Congress needs to act on the EPA

Lance Brown Contributor
Font Size:

It’s less than two weeks until the midterm elections, and high turnover of the U.S. House is all but expected by many analysts. It’s clear that, political beliefs aside, many U.S. citizens are unhappy with the accomplishments — or lack of accomplishments — Congress has logged on a variety of pressing issues.

And whatever happens on November 2, Congress has a lot of work to do — especially in terms of energy policy, creating new jobs, and reversing the economic downturn while getting our country back on the path to sustained prosperity. Regardless of which party emerges with the gavel in January, the new Congress needs to take a close look at our energy policies and work to roll back over burdensome and expensive regulations while finding ways to utilize all of our diverse resources to develop an affordable and reliable energy plan for our country.

Congress has two steps to take to get us on the path to an affordable, reliable energy future — and economic growth. First, Congress needs to stop the Environmental Protection Agency from enacting oppressive and expensive regulations on our nation’s energy industries and consumers. Second, Congress needs to find ways to incorporate our rich variety of resources into an energy plan that benefits the cost and reliability of energy, rather than choosing certain energy sources over others.

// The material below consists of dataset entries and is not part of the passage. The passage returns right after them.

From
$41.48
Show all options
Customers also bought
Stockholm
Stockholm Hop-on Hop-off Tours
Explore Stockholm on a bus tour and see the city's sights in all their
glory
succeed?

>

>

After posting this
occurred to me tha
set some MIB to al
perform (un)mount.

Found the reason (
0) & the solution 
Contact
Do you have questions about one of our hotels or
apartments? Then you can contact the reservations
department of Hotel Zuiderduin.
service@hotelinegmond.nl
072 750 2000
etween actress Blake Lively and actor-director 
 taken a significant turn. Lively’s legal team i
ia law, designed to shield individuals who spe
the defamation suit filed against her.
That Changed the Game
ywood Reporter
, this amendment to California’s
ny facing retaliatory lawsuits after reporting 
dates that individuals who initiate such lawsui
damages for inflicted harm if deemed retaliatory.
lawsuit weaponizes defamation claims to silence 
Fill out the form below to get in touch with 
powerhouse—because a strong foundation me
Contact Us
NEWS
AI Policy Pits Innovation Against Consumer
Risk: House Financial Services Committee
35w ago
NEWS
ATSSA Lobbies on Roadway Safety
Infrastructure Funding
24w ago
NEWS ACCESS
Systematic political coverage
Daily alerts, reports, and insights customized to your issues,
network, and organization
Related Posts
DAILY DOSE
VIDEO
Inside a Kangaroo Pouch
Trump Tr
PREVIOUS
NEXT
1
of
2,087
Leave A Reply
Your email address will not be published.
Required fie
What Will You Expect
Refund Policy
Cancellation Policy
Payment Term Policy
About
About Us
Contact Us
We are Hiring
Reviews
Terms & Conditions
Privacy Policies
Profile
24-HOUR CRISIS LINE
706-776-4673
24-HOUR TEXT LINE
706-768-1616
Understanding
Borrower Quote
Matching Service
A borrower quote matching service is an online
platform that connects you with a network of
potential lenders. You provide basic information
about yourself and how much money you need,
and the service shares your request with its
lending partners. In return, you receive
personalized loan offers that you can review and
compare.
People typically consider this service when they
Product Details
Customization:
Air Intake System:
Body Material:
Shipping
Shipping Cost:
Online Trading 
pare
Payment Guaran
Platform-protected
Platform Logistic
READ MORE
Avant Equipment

On January 2, 2011, the EPA’s greenhouse gas regulations go into effect, requiring many energy producers to purchase expensive pollution permits. The regulations will result in a loss of energy capacity and jobs.

The Financial Times reported yesterday that as a result of the EPA regulations, “closures of US coal-fired power plants are set to accelerate sharply during the coming decade” and result in the loss of approximately one-fifth of our coal-fired capacity. Even if plants could afford to comply with the regulations, many plants will simply be unable to make the needed adjustments due to age or other complicating factors. We’ll not only lose the jobs associated with these plants, but we’ll also lose a great deal of capacity of our most affordable and reliable source of power.

The regulations won’t just impact coal — although that would be bad enough, since about half of our energy comes from coal. The final greenhouse gas rule also includes some of our more affordable and reliable forms of clean energy, like renewable woody biomass. This contradicts long-held science and policy that carbon emitted via the combustion of woody biomass is part of a carbon-neutral cycle, since forests are constantly replanted — and contradicts the administration’s goal of incorporating more renewable energy sources into our energy portfolio.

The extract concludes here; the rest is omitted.